Monday, November 1, 2010

The Pedastal On and off part 2

    "Please be advised this blog may bring unwanted feelings and haunting memories to those involved. Please forgive me and accept my sincere apologies. This was not my intentions when I began to write this. It was to show that I had an epiphany."



       As you may have read in my last blog I have decided to quit running from my demons. What I did not tell you is what triggered my feelings and the series of event that led up to this. If this sounds as if I'm rambling on I'm sorry.

            It started back in September. It was Brienna's birthday. I always get excited for my children's birthday because it's one of 2 days a year I can try and spoil them. It is also an excellent time for my kids to get reassured they are loved by other's than just Eric and I. Well her birthday came and she got birthday wishes from everyone. Everyone that is but one person, My dad. I shrugged it off and made an excuse for it just like with any other time he has ever let me down. He's busy with school, he was at a clinical, etc, etc.
           Well than September 17th I had called and asked him if he was going to be going to a family reunion for the Hampshire side. He had told me "No, he had pre-cepts (another type of Clinical) and I said "Awesome that means Eric and I can take Brie out to go shopping for her birthday and we can have an extra family day before Eric leaves for Virgina on Sunday. Again, Nothing. No "Oh Crap I completely forgot" Or "Damn it, Tell her Happy belated birthday from me" Well after that there was a slight change in my attitude. Not a very noticeable one, but there was.
           While Eric was in Virgina it had went to an all new level. Two incidents had actually happened while he was there. Sean, Eric and I were told that our Landlord had knocked up his girlfriend and that we were going to have to move out because he wanted to move back in. After that one of his friends who is a girl texted me and told me that her and her husband were separating. 
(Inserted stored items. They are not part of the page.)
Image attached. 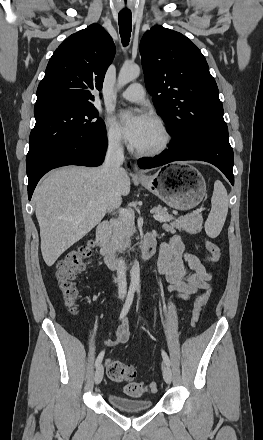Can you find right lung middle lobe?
I'll list each match as a JSON object with an SVG mask.
<instances>
[{
    "label": "right lung middle lobe",
    "instance_id": "1",
    "mask_svg": "<svg viewBox=\"0 0 263 440\" xmlns=\"http://www.w3.org/2000/svg\"><path fill=\"white\" fill-rule=\"evenodd\" d=\"M34 115L36 124L30 134L26 163L58 144L98 138L106 133L103 120L97 118L98 112L91 104L35 108Z\"/></svg>",
    "mask_w": 263,
    "mask_h": 440
}]
</instances>
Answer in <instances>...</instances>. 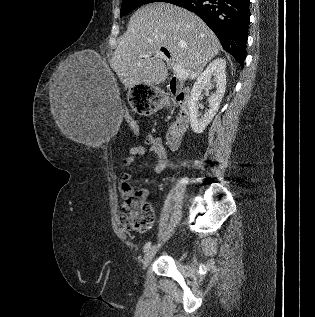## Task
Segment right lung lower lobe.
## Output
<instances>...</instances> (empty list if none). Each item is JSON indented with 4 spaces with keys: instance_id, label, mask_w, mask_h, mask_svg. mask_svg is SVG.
<instances>
[{
    "instance_id": "obj_1",
    "label": "right lung lower lobe",
    "mask_w": 315,
    "mask_h": 317,
    "mask_svg": "<svg viewBox=\"0 0 315 317\" xmlns=\"http://www.w3.org/2000/svg\"><path fill=\"white\" fill-rule=\"evenodd\" d=\"M172 4L197 14L216 34L224 50L244 66L250 0H177Z\"/></svg>"
}]
</instances>
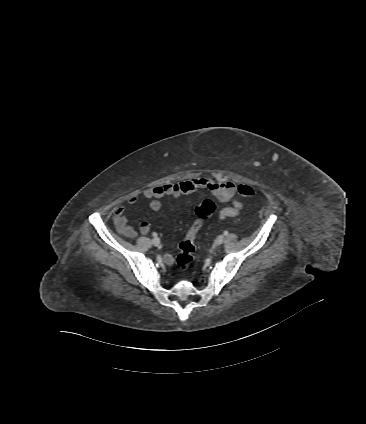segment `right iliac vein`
Listing matches in <instances>:
<instances>
[{"label": "right iliac vein", "mask_w": 366, "mask_h": 424, "mask_svg": "<svg viewBox=\"0 0 366 424\" xmlns=\"http://www.w3.org/2000/svg\"><path fill=\"white\" fill-rule=\"evenodd\" d=\"M152 243H153V245H154V246H159V245H160V239H159V238H157V237H155V238L152 240Z\"/></svg>", "instance_id": "right-iliac-vein-1"}]
</instances>
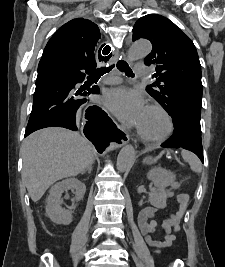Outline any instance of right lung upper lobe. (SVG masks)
I'll list each match as a JSON object with an SVG mask.
<instances>
[{
	"instance_id": "1",
	"label": "right lung upper lobe",
	"mask_w": 225,
	"mask_h": 267,
	"mask_svg": "<svg viewBox=\"0 0 225 267\" xmlns=\"http://www.w3.org/2000/svg\"><path fill=\"white\" fill-rule=\"evenodd\" d=\"M101 38L98 26L88 19L76 18L60 27L48 41L43 55L57 54L82 61L92 72L96 68L97 43ZM42 55V56H43Z\"/></svg>"
}]
</instances>
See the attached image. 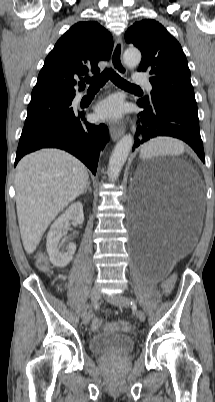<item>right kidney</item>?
<instances>
[{"label": "right kidney", "mask_w": 215, "mask_h": 402, "mask_svg": "<svg viewBox=\"0 0 215 402\" xmlns=\"http://www.w3.org/2000/svg\"><path fill=\"white\" fill-rule=\"evenodd\" d=\"M69 220H73L78 224L84 221L83 205L81 202H75L52 224L47 236V252L50 257L51 263L56 267L67 266L73 258L76 251V245L69 243L66 248L60 250L63 242H60Z\"/></svg>", "instance_id": "obj_1"}]
</instances>
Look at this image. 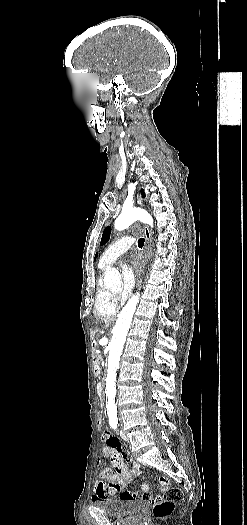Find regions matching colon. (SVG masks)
I'll list each match as a JSON object with an SVG mask.
<instances>
[{"mask_svg": "<svg viewBox=\"0 0 247 525\" xmlns=\"http://www.w3.org/2000/svg\"><path fill=\"white\" fill-rule=\"evenodd\" d=\"M95 424L97 430L102 432L106 421L104 418L99 417L96 419ZM184 495L181 489L175 487L174 489H161V493L155 497L152 501L153 514L156 517H164L171 513L175 502L181 501Z\"/></svg>", "mask_w": 247, "mask_h": 525, "instance_id": "obj_1", "label": "colon"}]
</instances>
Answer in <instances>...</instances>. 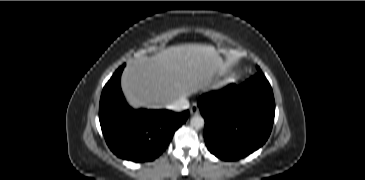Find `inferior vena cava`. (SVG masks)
Returning a JSON list of instances; mask_svg holds the SVG:
<instances>
[{"instance_id":"1","label":"inferior vena cava","mask_w":365,"mask_h":180,"mask_svg":"<svg viewBox=\"0 0 365 180\" xmlns=\"http://www.w3.org/2000/svg\"><path fill=\"white\" fill-rule=\"evenodd\" d=\"M168 109L182 111L189 108V101L185 97H181L172 104L166 106Z\"/></svg>"}]
</instances>
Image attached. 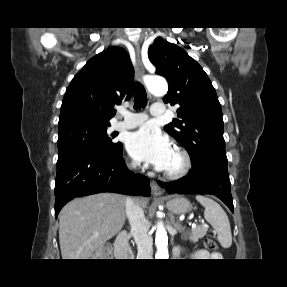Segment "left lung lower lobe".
<instances>
[{
  "label": "left lung lower lobe",
  "mask_w": 287,
  "mask_h": 287,
  "mask_svg": "<svg viewBox=\"0 0 287 287\" xmlns=\"http://www.w3.org/2000/svg\"><path fill=\"white\" fill-rule=\"evenodd\" d=\"M158 183L169 194H212L220 198L233 212L231 183L228 171L207 168L199 172H189L187 176L173 182Z\"/></svg>",
  "instance_id": "obj_1"
}]
</instances>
            I was all supportive and all until she said I would have said something to you sooner but I had to tell Eric first. Oh boy, did shit hit my brain instantly!! God bless and a huge Thanks to my hopefully soon to be mother in law Jean because after that I was texting her left and right to try and get a little reassurance that Eric would want absolutely nothing to do with her except for just a friendship.
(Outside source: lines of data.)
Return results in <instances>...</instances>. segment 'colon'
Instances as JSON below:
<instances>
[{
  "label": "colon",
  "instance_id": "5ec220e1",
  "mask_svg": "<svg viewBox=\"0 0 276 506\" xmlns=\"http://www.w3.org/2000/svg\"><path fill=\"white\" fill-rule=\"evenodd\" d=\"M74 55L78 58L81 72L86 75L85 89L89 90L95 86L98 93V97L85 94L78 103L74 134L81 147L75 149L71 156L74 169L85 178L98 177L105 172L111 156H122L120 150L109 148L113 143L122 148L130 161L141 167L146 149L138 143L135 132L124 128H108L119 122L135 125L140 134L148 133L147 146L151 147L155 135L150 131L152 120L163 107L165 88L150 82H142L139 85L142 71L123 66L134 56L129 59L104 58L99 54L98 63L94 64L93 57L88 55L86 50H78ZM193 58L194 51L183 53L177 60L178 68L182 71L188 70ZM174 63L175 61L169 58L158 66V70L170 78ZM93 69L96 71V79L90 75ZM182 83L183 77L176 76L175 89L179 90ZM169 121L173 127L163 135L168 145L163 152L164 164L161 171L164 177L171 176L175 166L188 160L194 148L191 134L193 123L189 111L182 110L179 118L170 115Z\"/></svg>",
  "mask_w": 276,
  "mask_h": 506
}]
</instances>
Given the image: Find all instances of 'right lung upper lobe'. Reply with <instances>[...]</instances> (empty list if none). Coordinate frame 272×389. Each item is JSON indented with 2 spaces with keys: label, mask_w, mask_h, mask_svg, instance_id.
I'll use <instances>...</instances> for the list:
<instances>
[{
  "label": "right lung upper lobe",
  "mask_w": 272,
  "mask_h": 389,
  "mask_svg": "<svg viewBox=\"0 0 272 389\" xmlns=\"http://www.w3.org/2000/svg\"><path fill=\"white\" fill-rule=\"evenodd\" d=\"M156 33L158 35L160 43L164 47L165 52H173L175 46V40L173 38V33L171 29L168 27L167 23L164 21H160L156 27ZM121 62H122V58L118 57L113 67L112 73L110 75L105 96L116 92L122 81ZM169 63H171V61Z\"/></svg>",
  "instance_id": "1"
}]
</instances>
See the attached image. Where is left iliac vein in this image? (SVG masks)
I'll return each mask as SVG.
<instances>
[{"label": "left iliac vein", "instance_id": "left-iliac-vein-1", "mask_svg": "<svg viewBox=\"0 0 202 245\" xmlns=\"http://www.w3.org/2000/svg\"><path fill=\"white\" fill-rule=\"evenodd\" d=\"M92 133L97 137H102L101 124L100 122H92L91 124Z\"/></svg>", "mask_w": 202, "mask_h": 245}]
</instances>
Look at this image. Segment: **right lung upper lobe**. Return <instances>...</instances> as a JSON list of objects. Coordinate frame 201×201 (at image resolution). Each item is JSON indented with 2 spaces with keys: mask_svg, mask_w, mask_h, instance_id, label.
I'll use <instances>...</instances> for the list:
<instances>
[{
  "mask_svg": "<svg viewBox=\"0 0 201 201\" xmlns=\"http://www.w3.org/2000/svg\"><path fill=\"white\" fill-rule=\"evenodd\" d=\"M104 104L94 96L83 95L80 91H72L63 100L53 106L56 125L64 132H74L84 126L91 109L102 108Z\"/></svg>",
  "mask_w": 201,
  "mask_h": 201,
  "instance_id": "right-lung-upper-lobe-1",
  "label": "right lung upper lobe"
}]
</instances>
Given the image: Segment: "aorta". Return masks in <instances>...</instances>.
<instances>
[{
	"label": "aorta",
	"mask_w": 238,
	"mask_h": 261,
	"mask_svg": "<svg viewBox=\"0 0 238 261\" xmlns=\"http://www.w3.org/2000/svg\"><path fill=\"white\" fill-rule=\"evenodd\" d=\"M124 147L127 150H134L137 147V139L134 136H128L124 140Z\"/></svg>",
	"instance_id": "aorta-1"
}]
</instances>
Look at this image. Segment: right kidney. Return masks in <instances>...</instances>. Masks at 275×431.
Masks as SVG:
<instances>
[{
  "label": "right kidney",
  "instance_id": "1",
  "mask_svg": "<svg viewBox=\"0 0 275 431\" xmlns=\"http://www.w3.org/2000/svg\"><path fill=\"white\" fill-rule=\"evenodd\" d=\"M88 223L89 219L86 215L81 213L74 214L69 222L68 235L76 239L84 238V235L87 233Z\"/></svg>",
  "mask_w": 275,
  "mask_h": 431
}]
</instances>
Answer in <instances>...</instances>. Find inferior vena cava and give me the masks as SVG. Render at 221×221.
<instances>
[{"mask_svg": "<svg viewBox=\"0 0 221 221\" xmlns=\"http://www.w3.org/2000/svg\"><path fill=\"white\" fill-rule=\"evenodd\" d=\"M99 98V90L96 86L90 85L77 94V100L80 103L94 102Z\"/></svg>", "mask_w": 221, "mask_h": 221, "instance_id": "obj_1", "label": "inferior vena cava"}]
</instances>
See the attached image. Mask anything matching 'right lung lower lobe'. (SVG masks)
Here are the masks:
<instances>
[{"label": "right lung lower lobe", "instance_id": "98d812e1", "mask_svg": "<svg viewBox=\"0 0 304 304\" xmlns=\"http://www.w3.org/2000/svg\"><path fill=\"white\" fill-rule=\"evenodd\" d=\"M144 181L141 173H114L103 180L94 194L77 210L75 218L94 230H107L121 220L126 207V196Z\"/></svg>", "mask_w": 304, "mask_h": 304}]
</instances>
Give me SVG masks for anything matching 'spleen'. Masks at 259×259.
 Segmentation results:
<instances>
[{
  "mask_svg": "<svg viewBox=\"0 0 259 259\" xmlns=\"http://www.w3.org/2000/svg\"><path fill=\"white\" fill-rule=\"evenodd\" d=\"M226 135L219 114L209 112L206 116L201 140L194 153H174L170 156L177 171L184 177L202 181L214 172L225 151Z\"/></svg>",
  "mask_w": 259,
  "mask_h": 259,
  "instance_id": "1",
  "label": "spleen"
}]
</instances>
           Soon after that my insomnia started and I began getting only 3 to 4 hours sleep tops. I had my nights of uncontrollable crying, paranoia, as well as anxiety attacks. I realized then that I was in trouble. Usually at this time I can pull myself out of it but nothing started working not even Eric's Good Morning/Night Beautiful or his "I'm glad I love you too and I'm glad you Love me" text. I called up my family doctor and made an appointment to see about getting started back on my meds. (Since Eric and I had both been working we were not eligible for medicaid and we couldn't afford the medicine without insurance.) When I went into the doctors office I was in mid anxiety attack so he was able to see I wasn't lying when I said I was at one time diagnosed with generalized anxiety. I received my Welbutrin and Xanax.
            Eric returned home but my insecurity had already set in! Eric started working 50 to 60 hour weeks and so our time together moved to a few slim hours during the week.You would think I would be thinking "Great things are starting to pick up for him out there finally." Nope, automatically I started thinking "Oh my god he's always saying he loves the time with the family but yet hes working all these hours. Great I'm loosing my appeal to him he thinks I'm fat and ugly."
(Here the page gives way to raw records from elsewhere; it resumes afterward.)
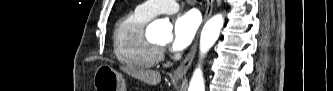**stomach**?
I'll list each match as a JSON object with an SVG mask.
<instances>
[{"instance_id": "0dacf381", "label": "stomach", "mask_w": 333, "mask_h": 91, "mask_svg": "<svg viewBox=\"0 0 333 91\" xmlns=\"http://www.w3.org/2000/svg\"><path fill=\"white\" fill-rule=\"evenodd\" d=\"M93 84L96 91H126L123 75L108 65H101L97 68Z\"/></svg>"}]
</instances>
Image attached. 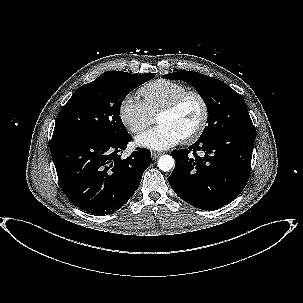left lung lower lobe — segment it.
Wrapping results in <instances>:
<instances>
[{
	"label": "left lung lower lobe",
	"instance_id": "0a47b994",
	"mask_svg": "<svg viewBox=\"0 0 303 303\" xmlns=\"http://www.w3.org/2000/svg\"><path fill=\"white\" fill-rule=\"evenodd\" d=\"M255 130H233L199 139L189 149L174 150L168 181L175 193L196 208L212 210L235 199L245 187ZM197 151H204L200 157Z\"/></svg>",
	"mask_w": 303,
	"mask_h": 303
}]
</instances>
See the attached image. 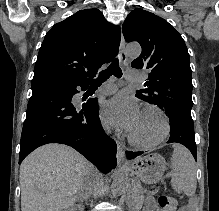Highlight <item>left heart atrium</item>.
I'll list each match as a JSON object with an SVG mask.
<instances>
[{
  "label": "left heart atrium",
  "instance_id": "obj_1",
  "mask_svg": "<svg viewBox=\"0 0 219 211\" xmlns=\"http://www.w3.org/2000/svg\"><path fill=\"white\" fill-rule=\"evenodd\" d=\"M140 113L135 99L119 94L104 102L100 116L105 125L131 132L139 119Z\"/></svg>",
  "mask_w": 219,
  "mask_h": 211
}]
</instances>
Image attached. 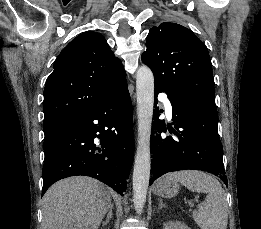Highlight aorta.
<instances>
[{"instance_id": "1", "label": "aorta", "mask_w": 261, "mask_h": 229, "mask_svg": "<svg viewBox=\"0 0 261 229\" xmlns=\"http://www.w3.org/2000/svg\"><path fill=\"white\" fill-rule=\"evenodd\" d=\"M138 147L133 169V203L136 213H143L150 179V139L154 106V76L148 66L136 72Z\"/></svg>"}]
</instances>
           Well soon came my birthday. I woke up at 4am, I tossed and turned for about another hour and finally got up. I came downstairs, started my coffee, went to the bathroom, and had my morning cigarette. I came in grabbed my coffee, sat down at the computer and logged into my Facebook account. I was quite surprised as to how many Happy Birthday wishes I had. Honestly however none of them mattered. The one I had my hopes on was one from my dad. Mail had come I was excited I ran to the mailbox just like I would when I was little to see who "remembered me"  to find a card from my Grandma and Eric's Grandma. I had received nothing from my Dad. I told myself it's okay he still might call. As 8:00 came I had realized it wasn't going to happen. Again let down and disappointed by my father.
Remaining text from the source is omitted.